Woran ich aktuell arbeite:

 

Der vor mehr als 60 Jahren auf Initiative von Heini Schmitt und der AZ-Gruppe gegründete und seitdem von den Mitgliedern mit großem ehrenamtlichem Engagement organisierte Vogel- und Tierpark hat für viele Lampertheimer einen großen Stellenwert. Vor allem für Familien mit Kindern ist die Anlage ein beliebtes lokales Ausflugsziel. Weil mir der Erhalt des Parks ein besonderes Anliegen ist, werde ich dem Verein bei der Bewältigung der aktuellen Probleme hilfreich zur Seite stehen.

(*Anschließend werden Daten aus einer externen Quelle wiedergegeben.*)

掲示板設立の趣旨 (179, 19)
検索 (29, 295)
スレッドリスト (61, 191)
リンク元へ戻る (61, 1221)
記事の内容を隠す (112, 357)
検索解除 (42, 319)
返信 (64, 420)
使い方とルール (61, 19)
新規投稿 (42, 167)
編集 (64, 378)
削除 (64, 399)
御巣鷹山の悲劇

Seit rund zwei Jahren spreche ich als Bürgermeister und meine zuständigen Mitarbeiter mit dem Vorstand, um die drohende Schließung des AZ Vogelparks zu verhindern. Insbesondere die Suche nach geeigneten Nachfolgern für die Vorstandsarbeit steht immer wieder im Fokus. Ziel der Gespräche ist, dieOrtsgruppe Lampertheim Vereinigung für Artenschutz Vogelhaltung und Vogelzucht (AZ) e.V in der Lage zu halten, ihren Vogelpark selbst zu betreiben. 

Sachstand und wie geht es weiter?

In der Mitgliederversammlung am 10. März 2019 hat sich keine neue Vorstandschaft gefunden, die die Geschäfte weiterführt. Dennoch sind zwei junge Menschen bereit, mit weiteren zu findenden Helferinnen und Helfern Ihren Beitrag dazu zu leisten, dass der Vogelpark weiterleben kann. In der am Sonntag, 19. Mai 2019, bevorstehenden außerordentlichen Versammlung scheint sich eine Lösung für den Verein und den Erhalt des Parks zu finden.

 

Für den Weiterbetrieb des Parks sind viele Auflagen zu beachten und Entscheidungen über den Erhalt des Tierbestandes zu treffen. Die Anforderungen seitens des Veterinäramtes und der Unteren Naturschutzbehörde sind zu erfüllen, damit eine Betriebserlaubnis erteilt werden kann.

Städtische Unterstützung

 

Mit dem Bauhof legten wir an der einen oder anderen Stelle in der Vergangenheit Hand an, um den Vogelpark zu verschönern. Aufgrund unserer Anregung und Vorbereitung zur Durchführung einer sogenannten Zukunftswerkstatt (Zukunftswerkstatt ist eine Methode, die Fantasie anzuregen, um mit neuen Ideen Lösungen für (gesellschaftliche) Probleme zu entwickeln) sind Ideen für die Ausrichtung nach vorne aufgelistet worden.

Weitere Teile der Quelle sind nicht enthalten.